Hi Stan community,
I’m a grad student and got a dataset which I would like to model in brms. I’ve read Statistical Rethinking and been following Frank Harell his lessons, but I’m having difficulties to implement this to my own topics. I’m new to all of this and haven’t had formal statistical training, so please bear with me if I ask (too) obvious questions.
The dataset measured hemolysis in 8 different blood tubes (lets label them A-H), and we want to evaluate which tube has the lowest and highest hemolysis. For tube A-D, we drew blood from 3 volunteers, and for tube F-H, we drew blood in 3 other volunteers. Furthermore, for every tube we have a measurement at timepoint 0 (T0) and later timepoints (T04 for tube A-D, T16 for tube A-D, T24 for tube F-H and T72 for tube F-H).
The resulting dataset & code looks like this:
require(brms)
require(bayesplot)
tubes <- c("A","A","A","B","B","B")
donors <- c("Donor1","Donor1","Donor1", "Donor1", "Donor1", "Donor1")
hemolysis <- c(0.10,0.34,0.12,0.23,0.45, 0.56)

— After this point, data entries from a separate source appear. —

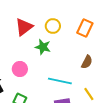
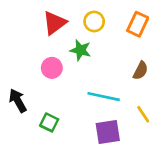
pink circle: (20, 69) -> (52, 68), moved

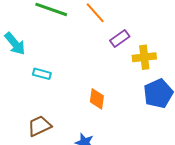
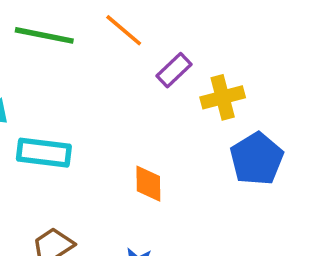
cyan rectangle: (42, 74) -> (44, 153), size x1.6

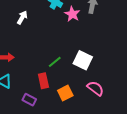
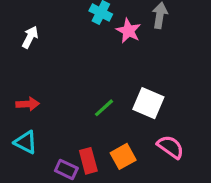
white arrow: (22, 17) -> (30, 37), moved
red rectangle: (43, 81) -> (88, 161), moved

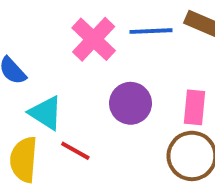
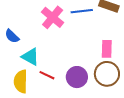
purple circle: (131, 103) -> (77, 77), moved

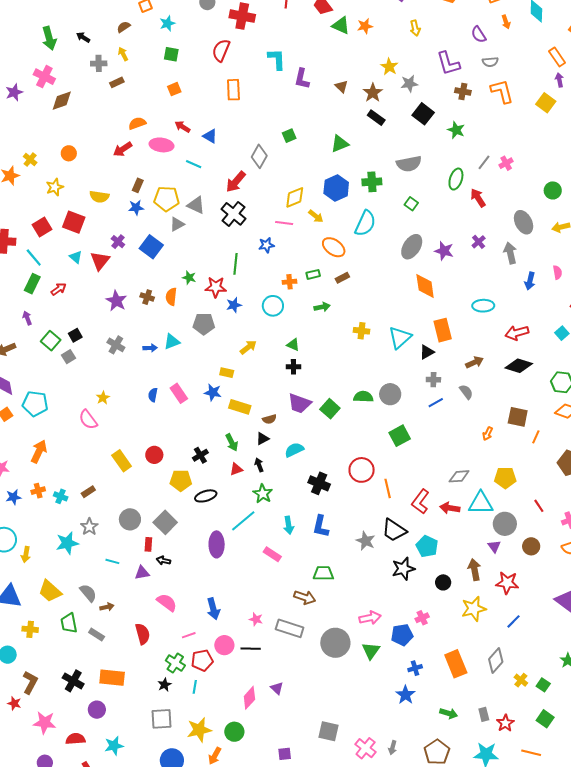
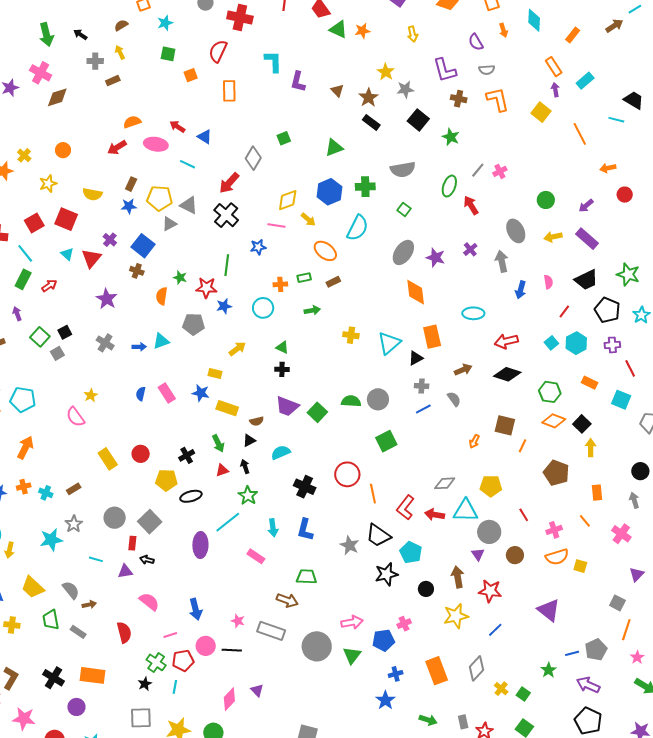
orange square: (174, 89) -> (191, 75), moved
brown cross: (147, 297) -> (137, 271), moved

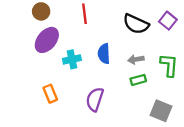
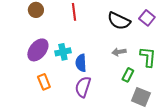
purple ellipse: (47, 40) -> (38, 50), moved
blue semicircle: (104, 54) -> (81, 63), moved
green rectangle: (138, 80) -> (128, 75), moved, turned -48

timepoint <- c("T0", "T04", "T16", "T0", "T04", "T16")
hemolysis_df <- as.data.frame(cbind(tubes, donors, hemolysis,timepoint))

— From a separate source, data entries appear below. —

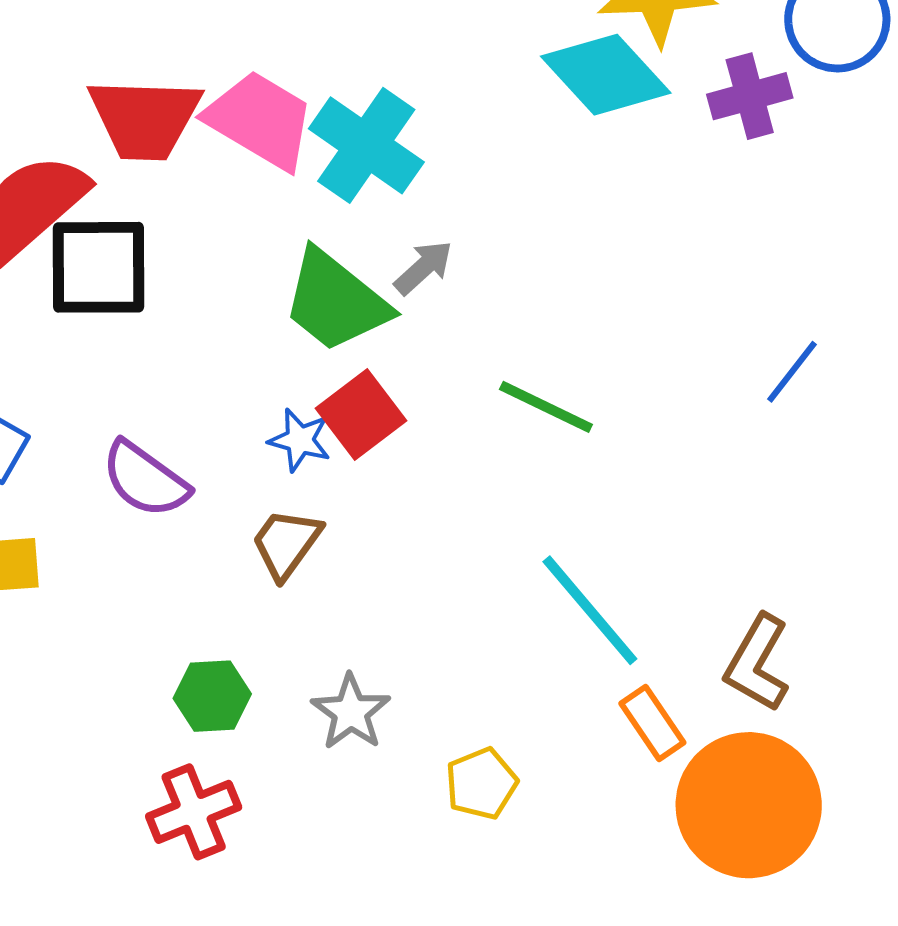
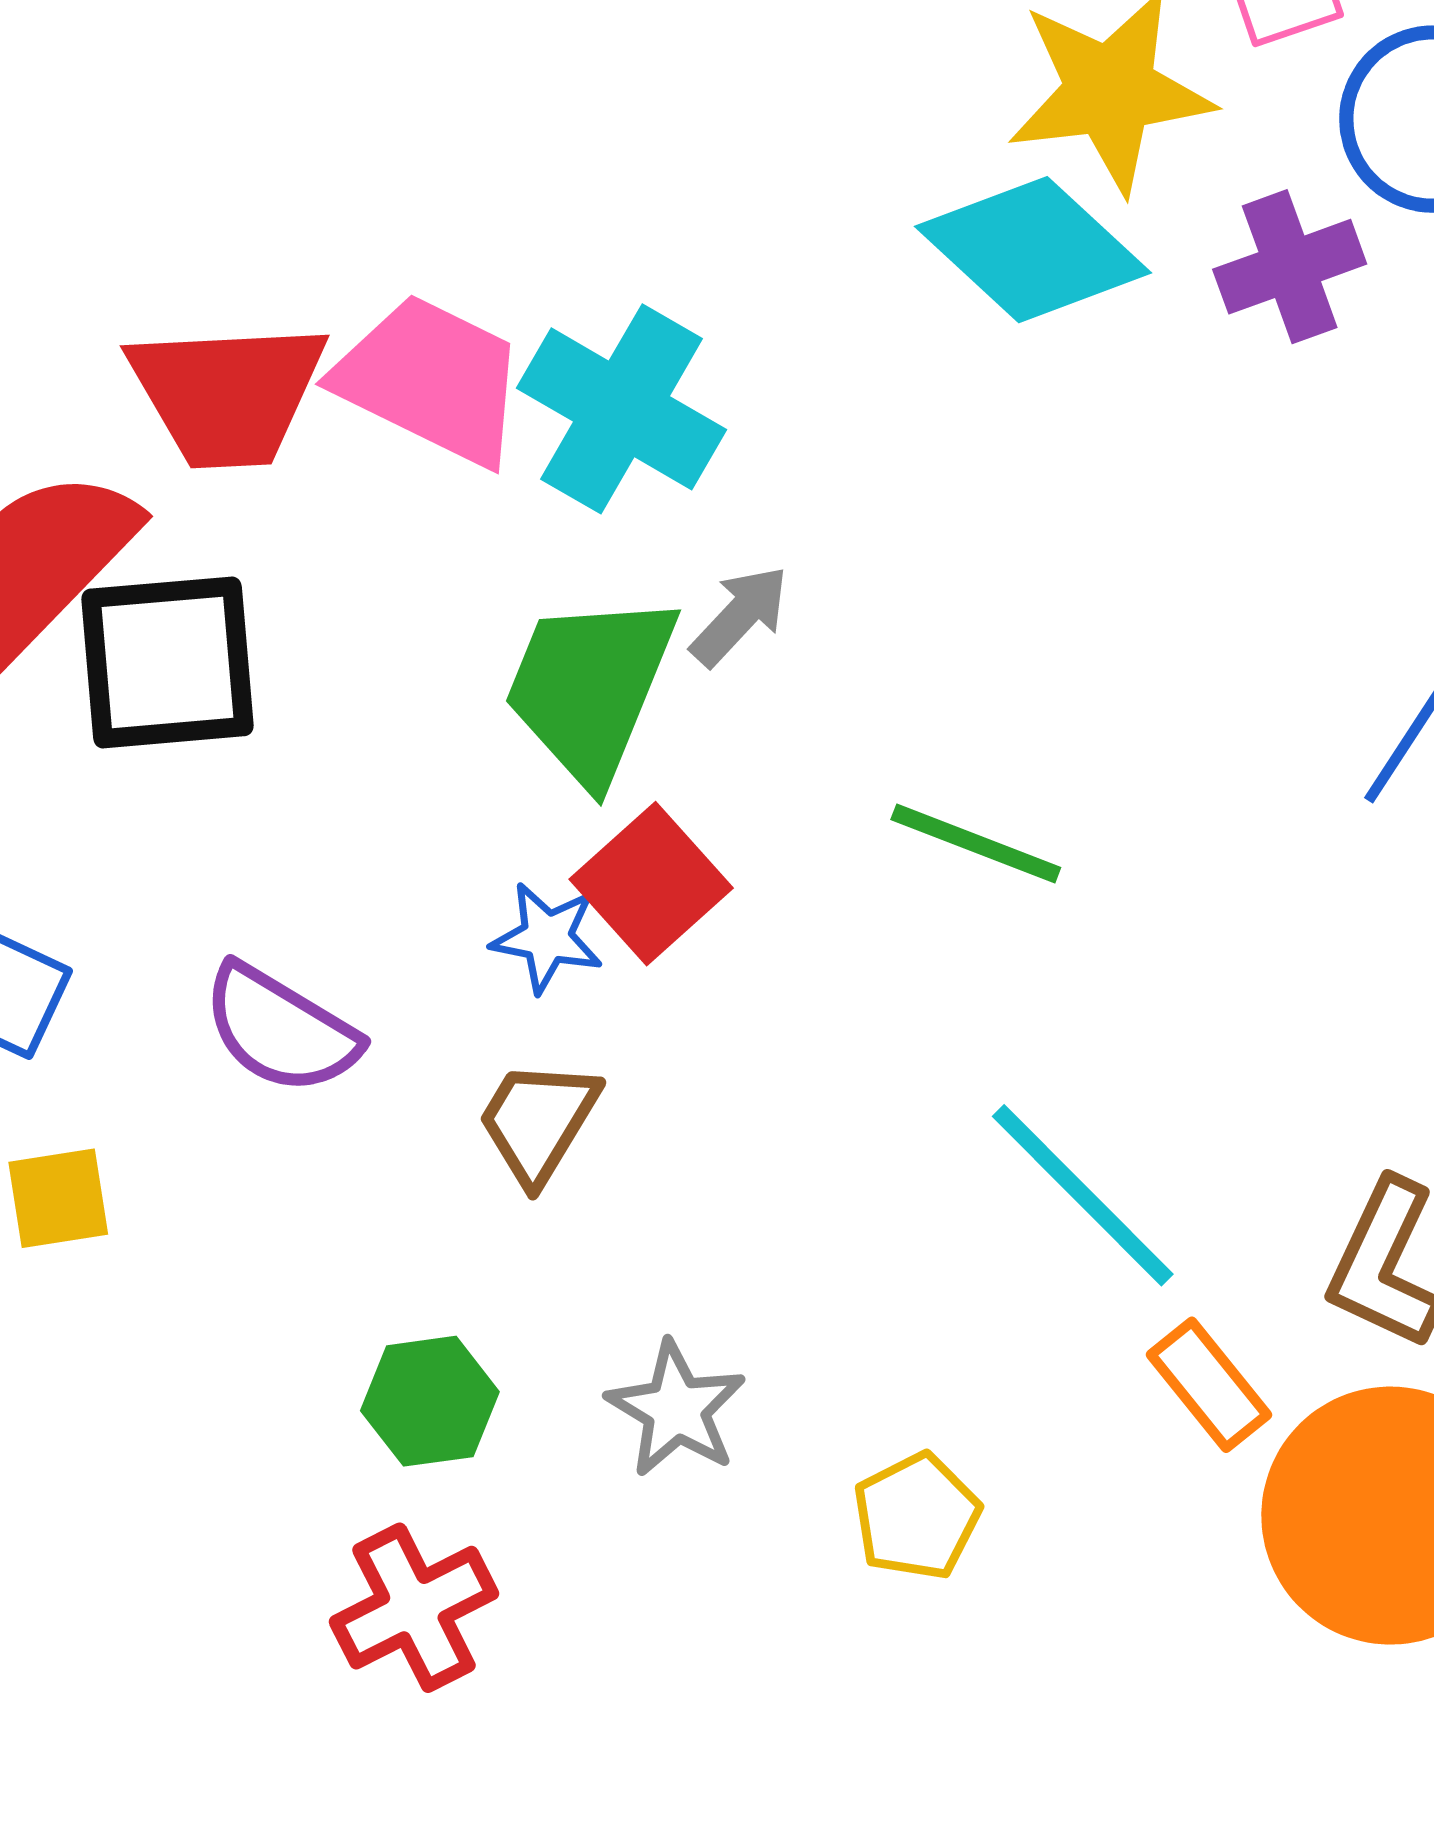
green trapezoid: (336, 301) -> (590, 687), turned 78

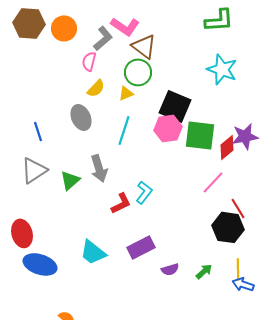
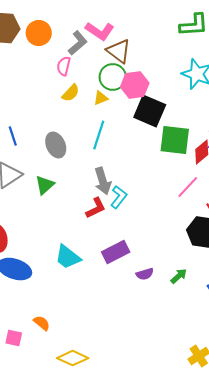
gray ellipse: (81, 117) -> (56, 145), moved
pink hexagon: (168, 128) -> (135, 85), moved
gray arrow: (99, 168) -> (103, 181), moved

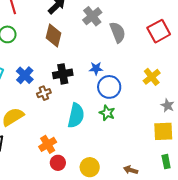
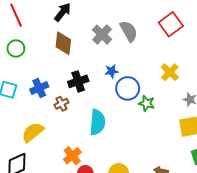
gray cross: (92, 16) -> (102, 35), moved
blue cross: (25, 75) -> (39, 88), turned 30
green star: (107, 113) -> (147, 103), moved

# I tried to specify here a sceptical prior that all tubes suffer from hemolysis based on prior knowledge in literature (value of > 0.5 indicates hemolysis)

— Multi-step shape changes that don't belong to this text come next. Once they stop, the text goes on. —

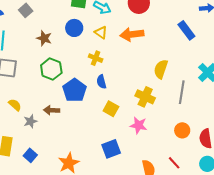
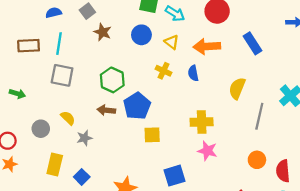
blue rectangle: (186, 30) -> (252, 43), moved
brown star: (44, 38) -> (103, 32), moved
blue semicircle: (101, 82) -> (193, 73), moved
yellow cross: (145, 97) -> (202, 122), moved, turned -30
yellow square: (111, 109) -> (152, 135), moved, turned -35
brown arrow: (52, 110) -> (106, 110), moved

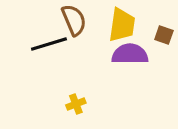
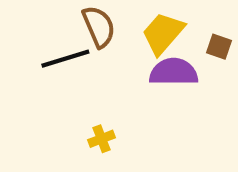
yellow trapezoid: (122, 25) -> (163, 33), turned -147

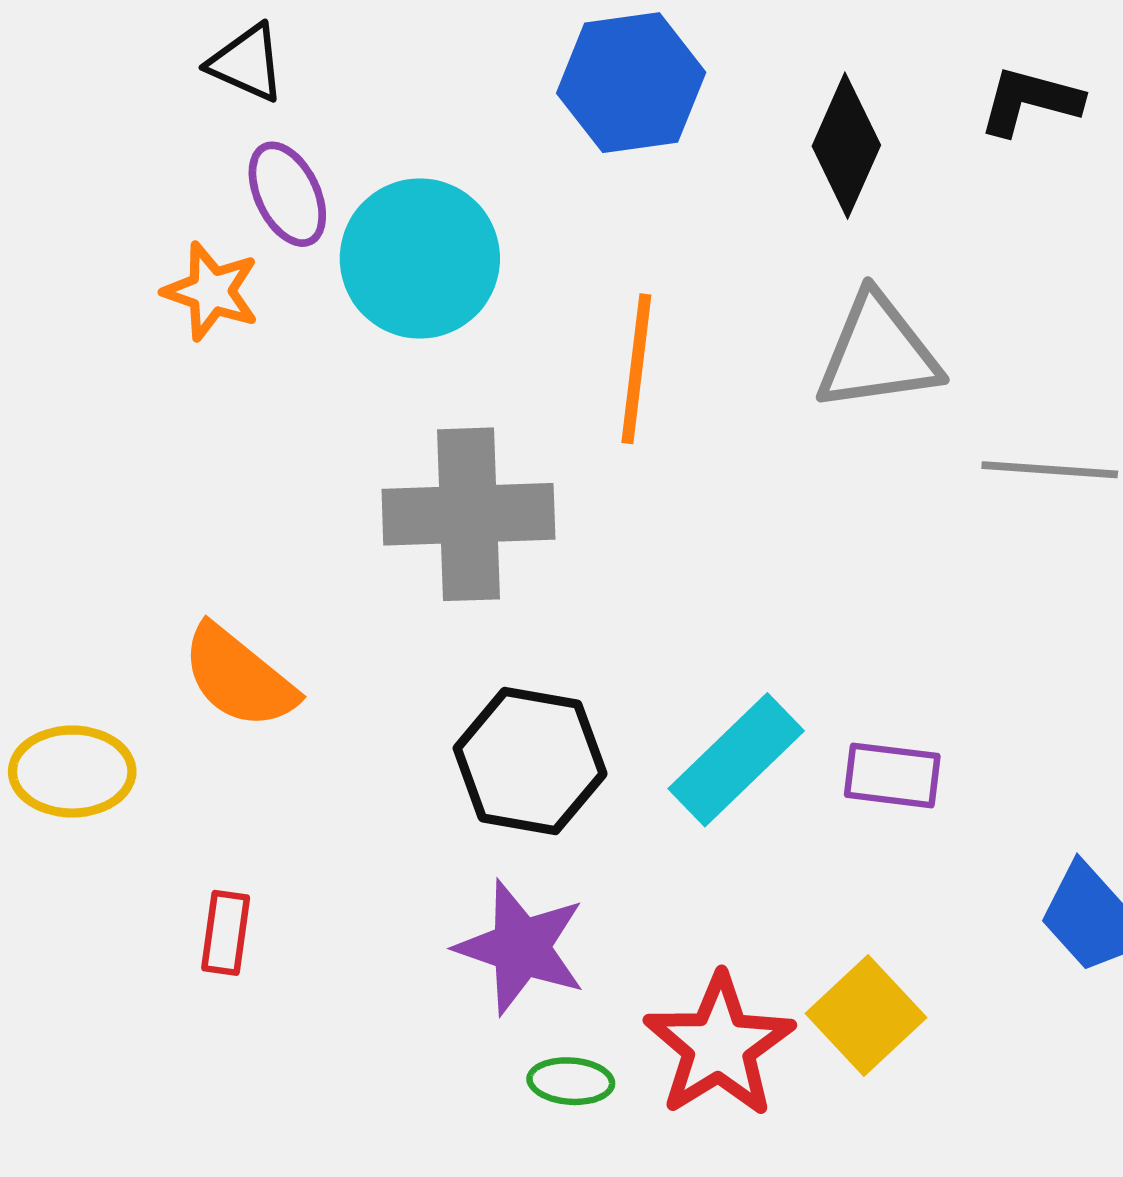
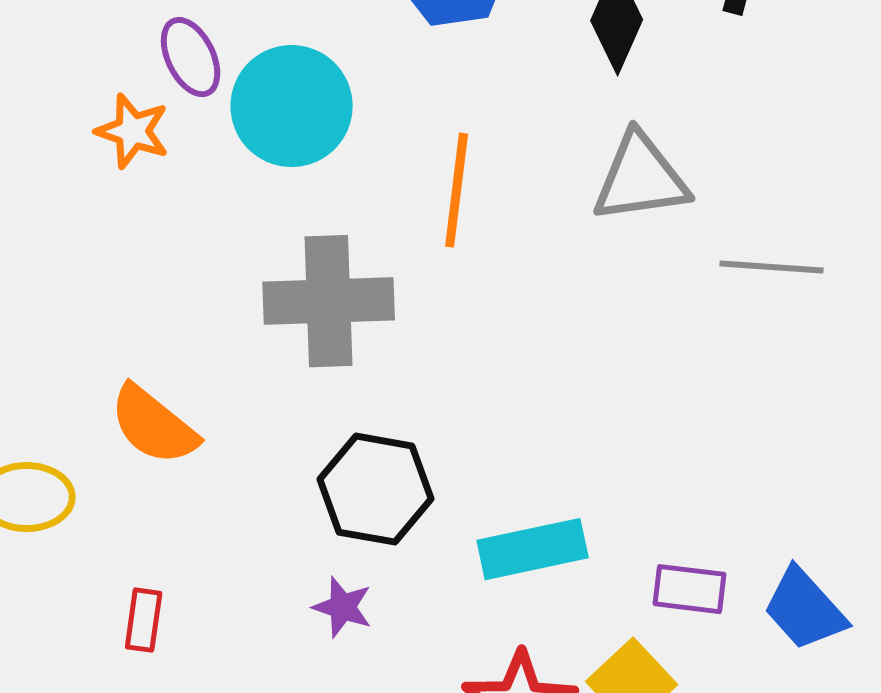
cyan rectangle: (736, 760) -> (533, 549), moved, turned 32
purple rectangle: (892, 775) -> (690, 589), moved
purple star: (521, 947) -> (343, 607), moved, size x0.6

prior <- c(prior_string("normal(0.5,0.1)", class = "b"))
# Sampling from prior, I set the family to lognormal so the results are non-negative
fit <- brm(formula = hemolysis ~ tube + tube:timepoint + (1 | donor), data = hemolysis_df, family = lognormal(), chains = 4, cores = 4, iter = 2000, prior = prior, sample_prior = "only")
# Checking output
summary(fit)
plot(fit)
# Sampling
fit_model2 <- update(fit, sample_prior = "no", chains = 4, cores = 4, iter = 2000, control = list(adapt_delta = 0.90, max_treedepth = 13))
# Checking results
summary(fit_model2)
plot(fit_model2)
prior_summary(fit_model2)
marginal_effects(fit_model2)
pp_check(fit_model2)
I found this post ((More) Advice on a Multilevel Time Series Model in BRMS) which looks to have a similar set-up, but if I try to model it like that I"m getting an error “term has fewer unique covariate combinations than specified maximum degrees of freedom”, probably because the dataset is too small.
My questions:
- Is this dataset even suitable to do statistical modelling (because there are only 3 observations/donor per timepoint + tube combination?
- How can I incorporate the donor and time effect in the model?
- Should the timepoints be coded categorical (as factors) or continuous (as numeric)?
- Is my code decent? Is the prior correctly defined?
- Is this the right place to ask for help like this, or are there better places?